When Falcons Fall (Sebastian St. Cyr, #11)

“Supposedly, it brought long life to anyone who possessed it. Not only that, but it was said to choose its next owner by growing warm in the hand of the woman destined to possess it.”


Hero stared up at the woman in the painting. She looked to be somewhere in her early thirties, her thick dark hair cascading in loose curls around her shoulders. She had inherited her royal father’s oval face, full lips, and strong chin. There was wisdom in the gentle composure of her features, and strength. But her eyes were clouded as if with sadness and an unflinching awareness of painful disasters to come.

“And did she have a long life?” Hero asked.

“She did, yes; they say she lived to be over a hundred years old. Although I’m afraid her life wasn’t exactly happy.” Lady Seaton paused. “I suppose the necklace didn’t promise that.”

“Why?” asked Hero. “What happened to her?”

“Her father married her to a Scottish laird named Malcolm Gordon. She had eight children by him, seven sons and a daughter. But once King James was deposed in the Glorious Revolution, she went from being an asset as a wife to a potential liability. Not only that, but all of her sons rallied to the Jacobite cause after the death of Queen Anne and were either killed in the Risings or exiled. In order to save himself—and acquire new sons—Gordon divorced her.”

“She took refuge here, with her granddaughter?”

“Briefly. But I’m afraid the Lord Seaton of the day wasn’t particularly happy to be seen giving refuge to a Stuart.”

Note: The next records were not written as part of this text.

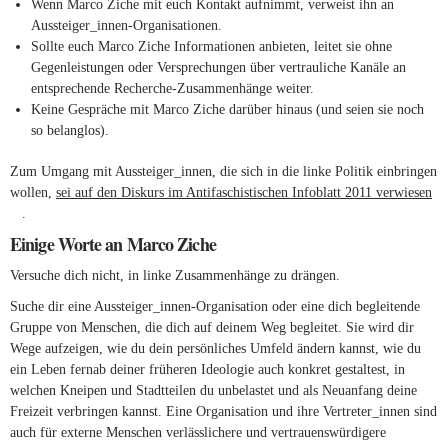
Wenn Marco Ziche mit euch Kontakt aufnimmt, verweist ihn an
Aussteiger_innen-Organisationen.
Sollte euch Marco Ziche Informationen anbieten, leitet sie ohne
Gegenleistungen oder Versprechungen über vertrauliche Kanäle an
entsprechende Recherche-Zusammenhänge weiter.
Keine Gespräche mit Marco Ziche darüber hinaus (und seien sie noch
so belanglos).
Zum Umgang mit Aussteiger_innen, die sich in die linke Politik einbringen
wollen,
sei auf den Diskurs im Antifaschistischen Infoblatt 2011 verwiesen
(link is external)
.
Einige Worte an Marco Ziche
Versuche dich nicht, in linke Zusammenhänge zu drängen.
Suche dir eine Aussteiger_innen-Organisation oder eine dich begleitende
Gruppe von Menschen, die dich auf deinem Weg begleitet. Sie wird dir
Wege aufzeigen, wie du dein persönliches Umfeld ändern kannst, wie du
ein Leben fernab deiner früheren Ideologie auch konkret gestaltest, in
welchen Kneipen und Stadtteilen du unbelastet und als Neuanfang deine
Freizeit verbringen kannst. Eine Organisation und ihre Vertreter_innen sind
auch für externe Menschen verlässlichere und vertrauenswürdigere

Not surprising, thought Hero, given that he was a Catholic desperately trying to remain invisible. She looked up into the long-dead woman’s lovely, sad face. “So what happened to her?”

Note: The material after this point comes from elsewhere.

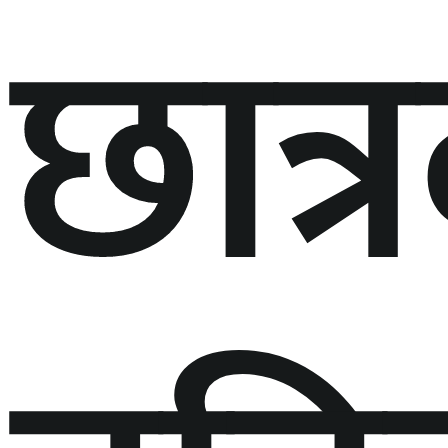
छात्र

“I believe in the end she went to her daughter in Wales.”

“And the necklace?” asked Alexandrine Bonaparte, obviously intrigued by its story. “Do you still have it? Does it glow warm in your hand?”

Lady Seaton gave a light laugh. “I wish I had it. But I’ve always assumed it must be in Wales—if it even still exists. It’s such a plain, old-fashioned thing, I can see some new bride who didn’t know its history simply tossing it out.” She moved on to a large portrait farther down the row. “And this is probably one of the best paintings in the collection. It’s a Van Dyck.”

Hero followed their hostess on down the gallery, her features schooled into an interested expression even as her thoughts remained on the sad-eyed, ill-fated woman in the portrait behind them.

She couldn’t have said precisely what she’d hoped this visit to the Long Gallery would accomplish. Yes, she had confirmed the existence of the portrait and the link between Lady Hendon’s necklace and the Seatons of Northcott Abbey. But it provided no real clue to the identity of the unknown man who’d presumably fathered both Devlin and Jamie Knox.

For the eyes of Guinevere Stuart were a pale blue, as were her granddaughter’s. And though Hero carefully scrutinized each of the many portraits hanging in the gallery, not one of that long line of Seaton ancestors hanging memorialized in oil had yellow eyes.



Later that night, in the hours before dawn, Hero awoke to the sound of a cow lowing in the distance and the whisper of the wind through the limbs of the ancient chestnut out on the village green. Somehow she knew even without moving that she was alone in her bed.

She opened her eyes to see Devlin silhouetted against the window’s pale glow, his body limned by the wind-tossed light of the moon.

“Did I wake you?” he said. “I’m sorry.”

“How did you know I was awake?”

She heard the amusement in his voice. “I saw your eyes open.”

“Dear God, you are unnerving sometimes.”

She rose to go to him and loop her arms around his shoulders. He tilted his head back against hers, and she saw he held the necklace in his hand, the silver triskelion gleaming in the soft glow from the window.

He said, “Thirty years ago, an old woman in the wilds of northern Wales gave this to my mother. She always told my sister and brothers and me that she didn’t want to take it, but the woman insisted. And truth be told, I think the legend fascinated my mother. She swore the stone grew warm as soon as the old woman placed the pendant in her hand.”

“Who was the woman?”

“I’m not certain my mother ever knew. She said the woman was very old, and I’ve always pictured her as some haggard, ancient crone. But was she really?” He shrugged and shook his head.

Hero reached to lift the necklace from his hand and felt the warmth of the stone against her palm. She had never told him of her own reaction to the stone, for it seemed too fanciful to credit. And yet . . .

“I suppose the old woman could have been a descendant of Guinevere Stuart,” she said. “Lady Seaton did tell us she took refuge in Wales.”

Devlin smiled. “Where’s a Debrett’s Peerage when you need one?”

She laughed softly, then sobered as a shadowy movement out on the village green caught her eye. “What was that?”